[[ Data excerpts, beginning ]]
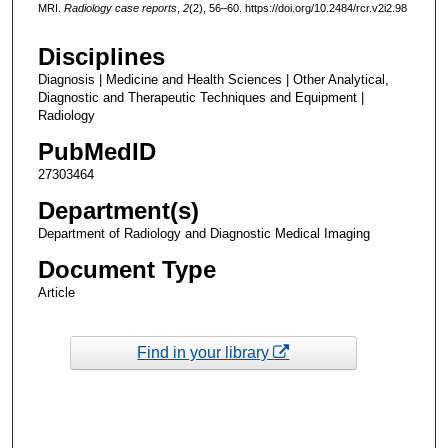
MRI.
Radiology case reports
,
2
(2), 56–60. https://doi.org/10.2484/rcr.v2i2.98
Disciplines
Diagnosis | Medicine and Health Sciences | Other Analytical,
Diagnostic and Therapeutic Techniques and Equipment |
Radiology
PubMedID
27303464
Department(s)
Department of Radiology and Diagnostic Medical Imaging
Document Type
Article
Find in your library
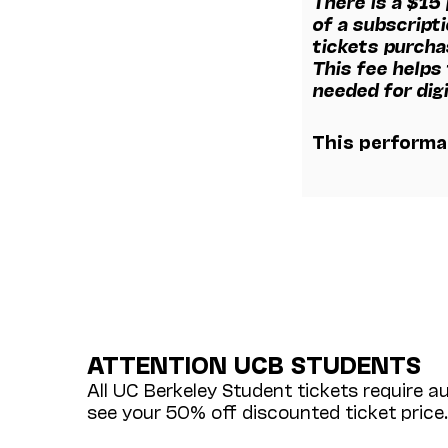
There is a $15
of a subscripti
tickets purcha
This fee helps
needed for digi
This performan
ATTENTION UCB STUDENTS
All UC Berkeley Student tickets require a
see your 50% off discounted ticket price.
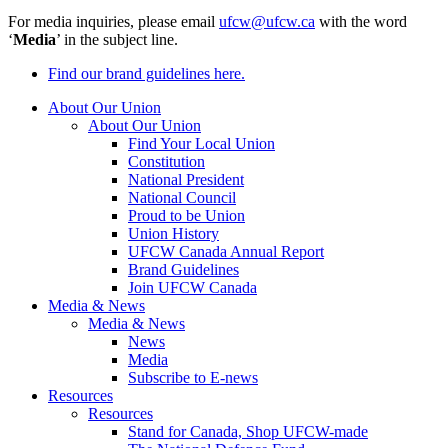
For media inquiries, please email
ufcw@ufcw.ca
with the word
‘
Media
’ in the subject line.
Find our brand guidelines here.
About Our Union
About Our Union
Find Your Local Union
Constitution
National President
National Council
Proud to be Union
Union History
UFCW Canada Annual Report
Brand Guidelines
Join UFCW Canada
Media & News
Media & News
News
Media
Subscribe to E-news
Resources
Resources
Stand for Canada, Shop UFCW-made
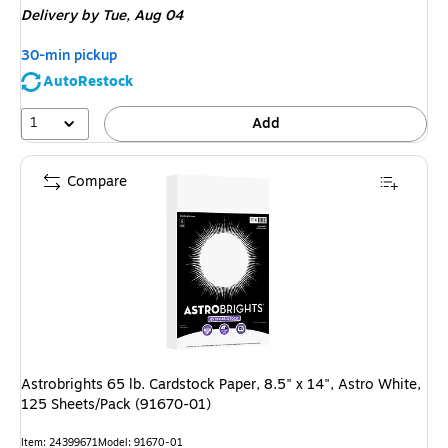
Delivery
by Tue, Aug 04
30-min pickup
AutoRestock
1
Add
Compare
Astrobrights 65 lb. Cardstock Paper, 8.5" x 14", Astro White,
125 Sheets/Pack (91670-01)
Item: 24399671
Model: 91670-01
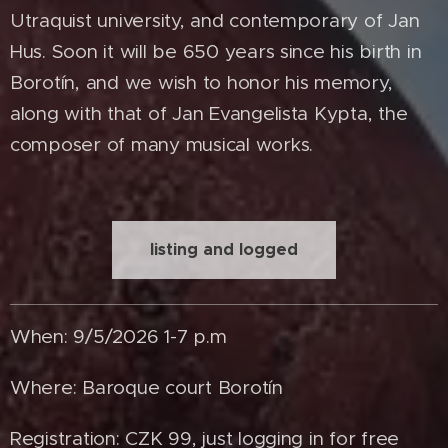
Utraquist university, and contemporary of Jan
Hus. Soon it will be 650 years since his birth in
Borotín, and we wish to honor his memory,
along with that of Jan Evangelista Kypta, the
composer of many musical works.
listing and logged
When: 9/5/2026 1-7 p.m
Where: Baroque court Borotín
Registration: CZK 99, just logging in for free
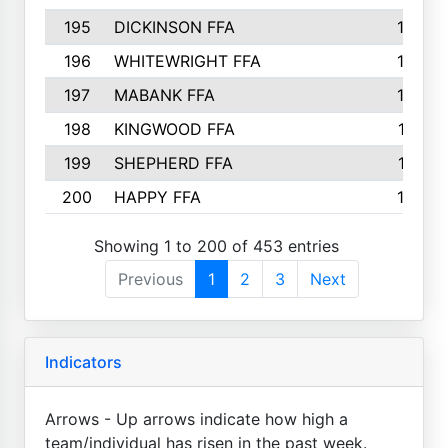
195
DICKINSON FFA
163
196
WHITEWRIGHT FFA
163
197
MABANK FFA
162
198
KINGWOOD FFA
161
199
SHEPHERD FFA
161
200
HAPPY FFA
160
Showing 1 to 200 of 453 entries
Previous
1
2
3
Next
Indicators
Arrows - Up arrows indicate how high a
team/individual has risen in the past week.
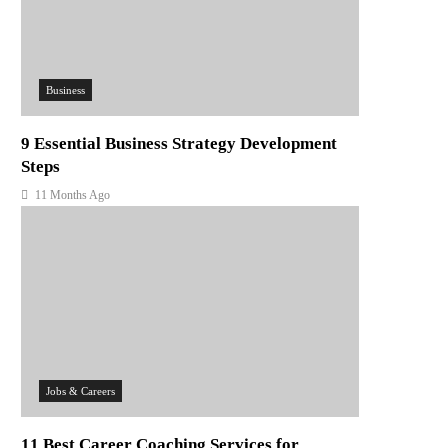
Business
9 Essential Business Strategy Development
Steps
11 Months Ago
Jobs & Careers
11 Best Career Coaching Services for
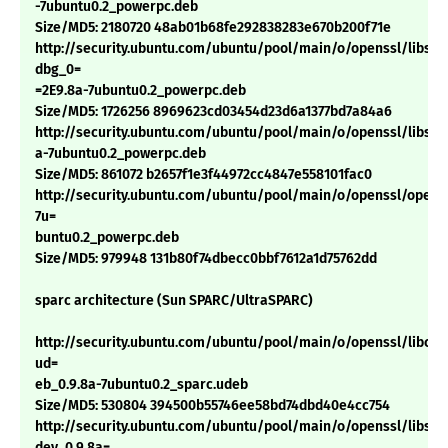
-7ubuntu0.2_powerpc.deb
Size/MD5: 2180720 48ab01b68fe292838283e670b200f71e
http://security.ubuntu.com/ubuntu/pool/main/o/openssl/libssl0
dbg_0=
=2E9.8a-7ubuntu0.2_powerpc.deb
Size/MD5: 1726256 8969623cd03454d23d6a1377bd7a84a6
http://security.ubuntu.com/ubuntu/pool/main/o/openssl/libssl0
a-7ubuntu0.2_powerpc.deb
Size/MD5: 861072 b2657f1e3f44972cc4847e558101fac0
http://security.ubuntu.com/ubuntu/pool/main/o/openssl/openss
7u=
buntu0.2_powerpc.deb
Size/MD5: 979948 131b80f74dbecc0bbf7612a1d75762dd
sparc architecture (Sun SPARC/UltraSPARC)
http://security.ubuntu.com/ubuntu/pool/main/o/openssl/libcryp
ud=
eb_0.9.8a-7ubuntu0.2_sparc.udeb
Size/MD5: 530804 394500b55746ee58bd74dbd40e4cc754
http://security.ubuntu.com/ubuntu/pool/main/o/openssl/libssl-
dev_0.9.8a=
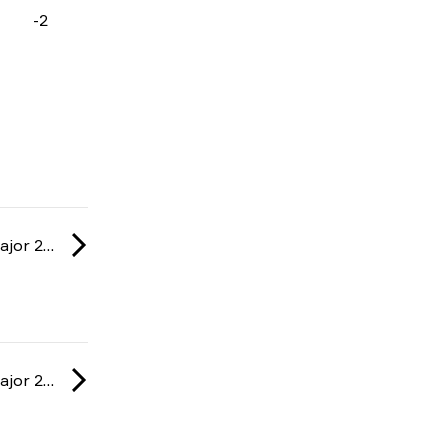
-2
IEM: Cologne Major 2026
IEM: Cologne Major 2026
[[ Data excerpts, end ]]
Task:
I would like you to set down the lines above, from the one containing "KINGWOOD FFA" to the final line, exactly as written and without pictures.

Written solution:
KINGWOOD FFA
161
199
SHEPHERD FFA
161
200
HAPPY FFA
160
Showing 1 to 200 of 453 entries
Previous
1
2
3
Next
Indicators
Arrows - Up arrows indicate how high a
team/individual has risen in the past week.
Business
9 Essential Business Strategy Development
Steps
11 Months Ago
Jobs & Careers
11 Best Career Coaching Services for
-7ubuntu0.2_powerpc.deb
Size/MD5: 2180720 48ab01b68fe292838283e670b200f71e
http://security.ubuntu.com/ubuntu/pool/main/o/openssl/libssl0
dbg_0=
=2E9.8a-7ubuntu0.2_powerpc.deb
Size/MD5: 1726256 8969623cd03454d23d6a1377bd7a84a6
http://security.ubuntu.com/ubuntu/pool/main/o/openssl/libssl0
a-7ubuntu0.2_powerpc.deb
Size/MD5: 861072 b2657f1e3f44972cc4847e558101fac0
http://security.ubuntu.com/ubuntu/pool/main/o/openssl/openss
7u=
buntu0.2_powerpc.deb
Size/MD5: 979948 131b80f74dbecc0bbf7612a1d75762dd
sparc architecture (Sun SPARC/UltraSPARC)
http://security.ubuntu.com/ubuntu/pool/main/o/openssl/libcryp
ud=
eb_0.9.8a-7ubuntu0.2_sparc.udeb
Size/MD5: 530804 394500b55746ee58bd74dbd40e4cc754
http://security.ubuntu.com/ubuntu/pool/main/o/openssl/libssl-
dev_0.9.8a=
-2
IEM: Cologne Major 2026
IEM: Cologne Major 2026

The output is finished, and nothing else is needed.